PROBLEM REQUIREMENTS: Your answer must consist of every line from the data below that includes the word "this".

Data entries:
== == ==

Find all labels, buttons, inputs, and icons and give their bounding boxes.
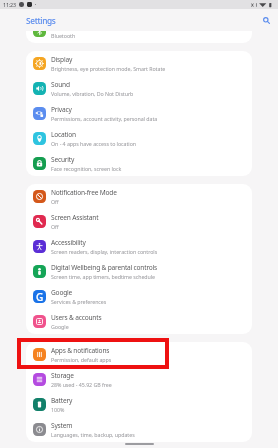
staticText: Privacy [51,105,72,114]
staticText: Services & preferences [51,298,107,305]
button[interactable]: Location [26,126,252,151]
button[interactable]: Display [26,51,252,76]
staticText: Screen readers, display, interaction con… [51,248,158,255]
staticText: Settings [26,15,56,26]
staticText: Notification-free Mode [51,188,117,197]
staticText: Security [51,155,75,164]
staticText: Location [51,130,76,139]
button[interactable]: G [26,284,252,309]
staticText: Languages, time, backup, updates [51,431,135,438]
button[interactable]: Users & accounts [26,309,252,334]
staticText: Users & accounts [51,313,102,322]
button[interactable]: Digital Wellbeing & parental controls [26,259,252,284]
button[interactable]: Notification-free Mode [26,184,252,209]
button[interactable]: Privacy [26,101,252,126]
staticText: Face recognition, screen lock [51,165,122,172]
staticText: Display [51,55,73,64]
button[interactable]: Security [26,151,252,176]
staticText: Permission, default apps [51,356,112,363]
staticText: Battery [51,396,73,405]
staticText: Off [51,223,59,230]
button[interactable]: Apps & notifications [26,342,252,367]
staticText: 11:23 [3,1,16,8]
button[interactable]: Screen Assistant [26,209,252,234]
staticText: Screen Assistant [51,213,99,222]
staticText: Apps & notifications [51,346,110,355]
staticText: G [36,290,44,303]
staticText: Accessibility [51,238,86,247]
staticText: Off [51,198,59,205]
staticText: Bluetooth [51,32,76,39]
button[interactable]: Search [259,13,273,27]
staticText: Brightness, eye protection mode, Smart R… [51,65,166,72]
staticText: Storage [51,371,74,380]
button[interactable]: Sound [26,76,252,101]
staticText: Volume, vibration, Do Not Disturb [51,90,134,97]
staticText: Google [51,288,73,297]
staticText: Google [51,323,69,330]
staticText: Sound [51,80,70,89]
button[interactable]: Storage [26,367,252,392]
button[interactable]: System [26,417,252,442]
staticText: Permissions, account activity, personal … [51,115,158,122]
staticText: System [51,421,73,430]
staticText: 100% [51,406,65,413]
staticText: On - 4 apps have access to location [51,140,137,147]
button[interactable]: Accessibility [26,234,252,259]
staticText: Digital Wellbeing & parental controls [51,263,158,272]
button[interactable]: Battery [26,392,252,417]
staticText: Screen time, app timers, bedtime schedul… [51,273,156,280]
staticText: 28% used - 45.92 GB free [51,381,112,388]
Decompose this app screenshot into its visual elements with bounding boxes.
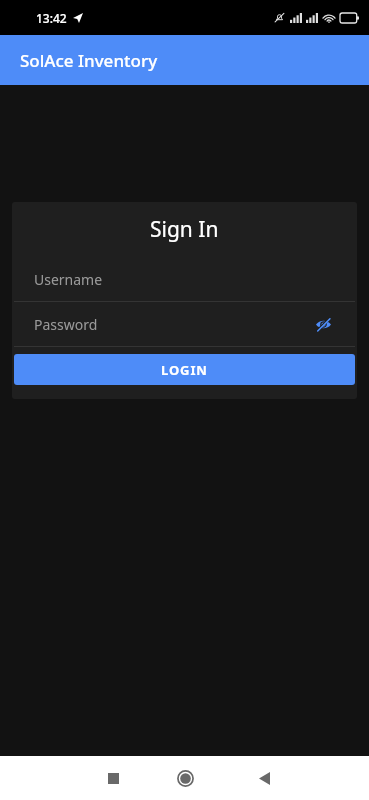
- button[interactable]: Show password: [311, 312, 335, 336]
- button[interactable]: Home: [168, 761, 202, 795]
- staticText: Sign In: [150, 215, 219, 244]
- staticText: LOGIN: [161, 361, 208, 379]
- staticText: 13:42: [36, 10, 67, 26]
- button[interactable]: Back: [249, 763, 279, 793]
- button[interactable]: Recent apps: [98, 763, 128, 793]
- staticText: Password: [34, 315, 98, 334]
- staticText: Username: [34, 270, 103, 289]
- button[interactable]: Password: [12, 302, 357, 347]
- button[interactable]: LOGIN: [14, 354, 355, 385]
- staticText: SolAce Inventory: [20, 49, 158, 72]
- button[interactable]: Username: [12, 257, 357, 302]
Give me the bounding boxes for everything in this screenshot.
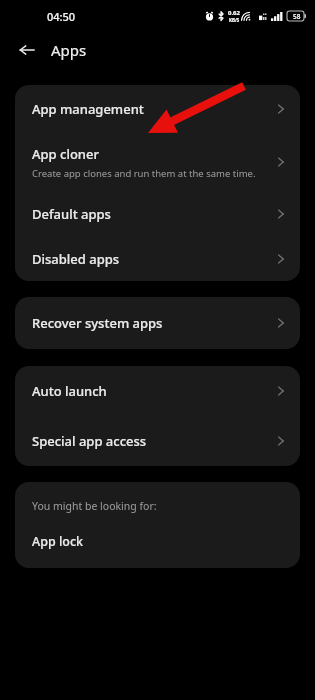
- button[interactable]: App cloner: [15, 133, 300, 191]
- button[interactable]: App management: [15, 85, 300, 133]
- button[interactable]: App lock: [15, 528, 300, 554]
- staticText: Default apps: [32, 205, 111, 223]
- staticText: Apps: [51, 40, 87, 60]
- staticText: Special app access: [32, 432, 147, 450]
- button[interactable]: Default apps: [15, 191, 300, 236]
- button[interactable]: Special app access: [15, 416, 300, 466]
- staticText: 0.62: [228, 9, 240, 17]
- staticText: Create app clones and run them at the sa…: [32, 167, 256, 180]
- staticText: App management: [32, 100, 144, 118]
- button[interactable]: Disabled apps: [15, 236, 300, 281]
- staticText: 04:50: [47, 9, 76, 24]
- staticText: App lock: [32, 533, 84, 550]
- staticText: Auto launch: [32, 382, 107, 400]
- staticText: KB/S: [229, 17, 240, 23]
- staticText: App cloner: [32, 145, 99, 163]
- button[interactable]: Auto launch: [15, 366, 300, 416]
- staticText: Recover system apps: [32, 314, 163, 332]
- button[interactable]: Back: [13, 36, 41, 64]
- staticText: You might be looking for:: [32, 499, 157, 513]
- staticText: Disabled apps: [32, 250, 120, 268]
- button[interactable]: Recover system apps: [15, 297, 300, 349]
- staticText: 58: [293, 12, 301, 21]
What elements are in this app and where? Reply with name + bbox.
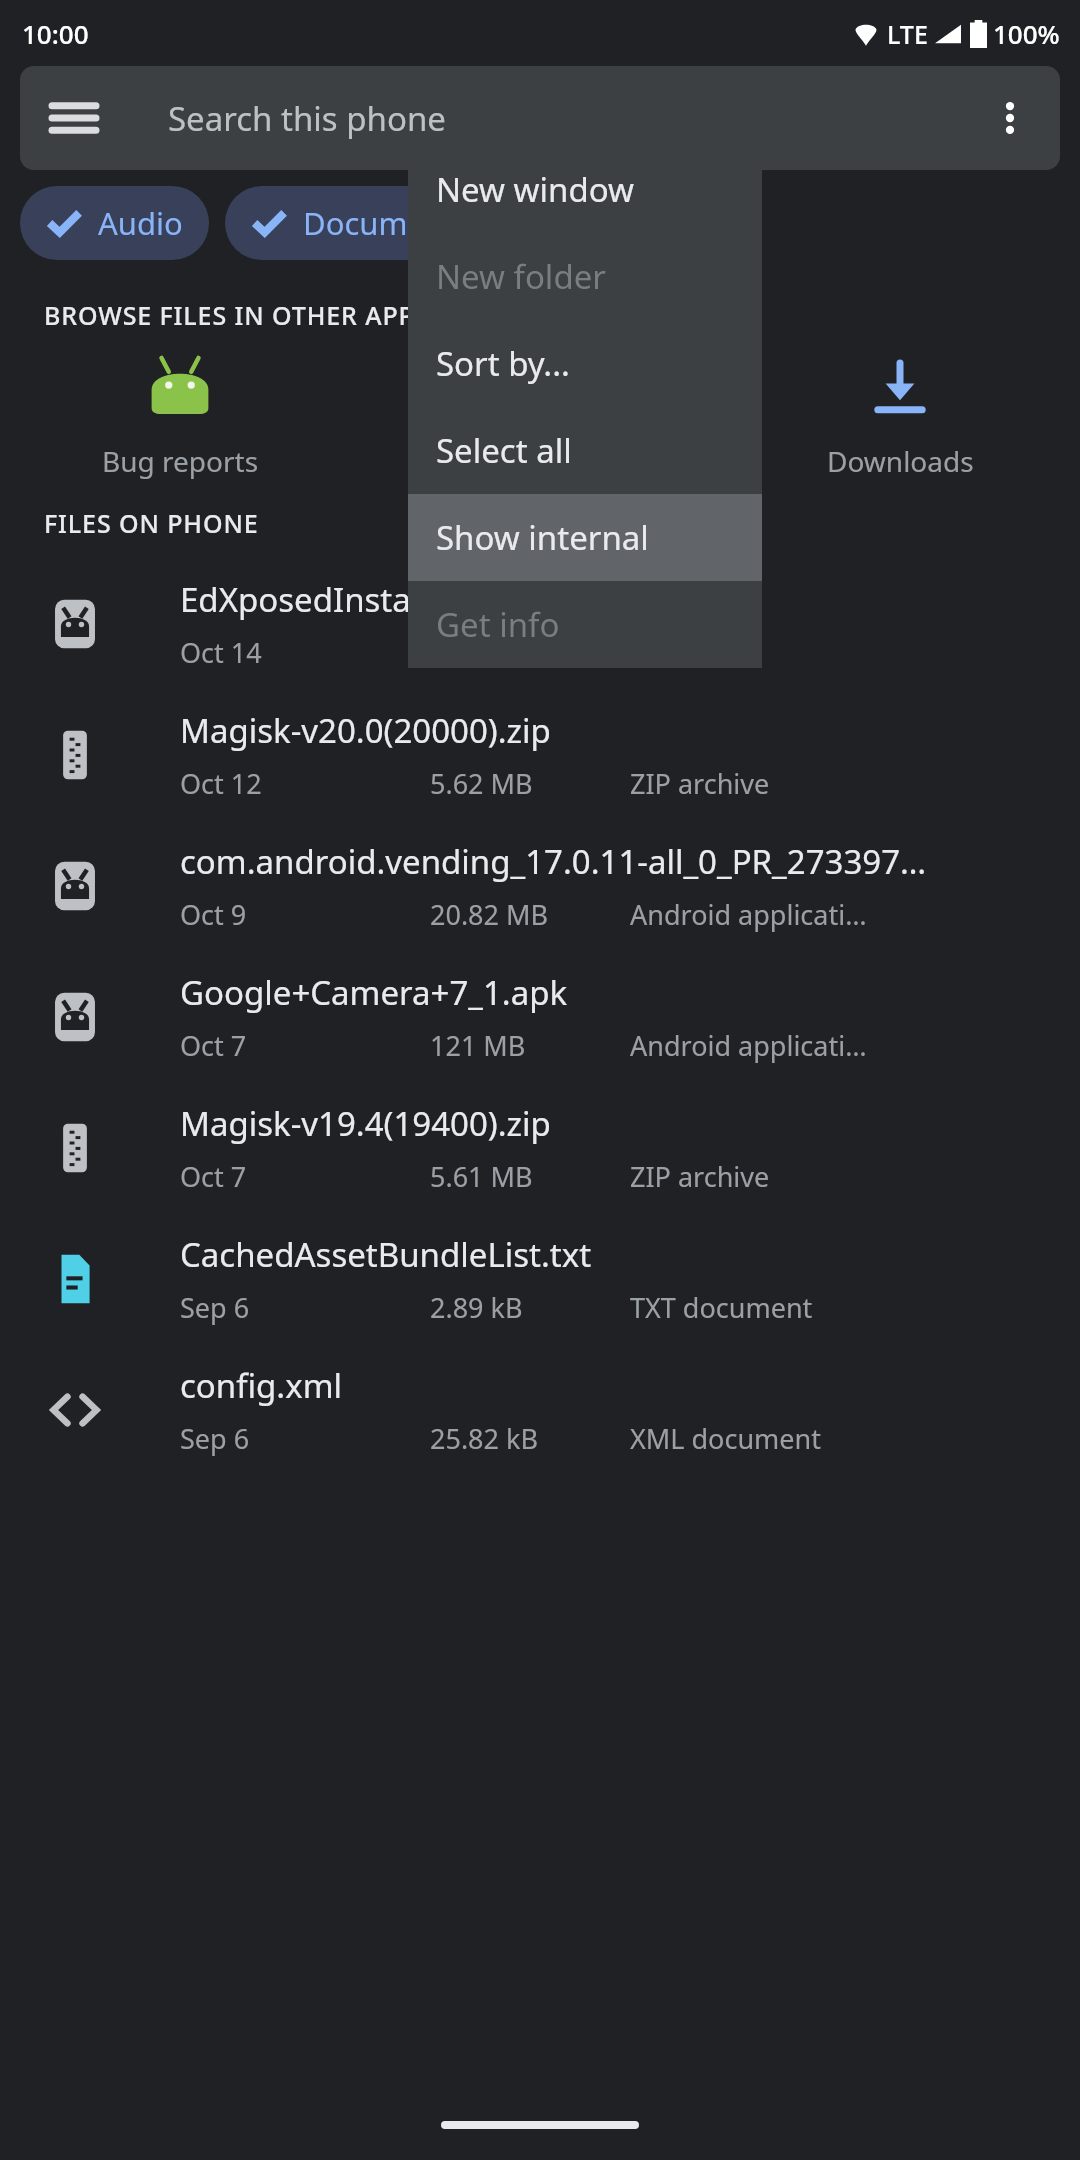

== == ==

EXERCISE RESPONSE:
Decompose this app screenshot into its visual elements with bounding boxes.
Give me the bounding boxes for everything in this screenshot.
What elements are in this app and where? Reply with name + bbox.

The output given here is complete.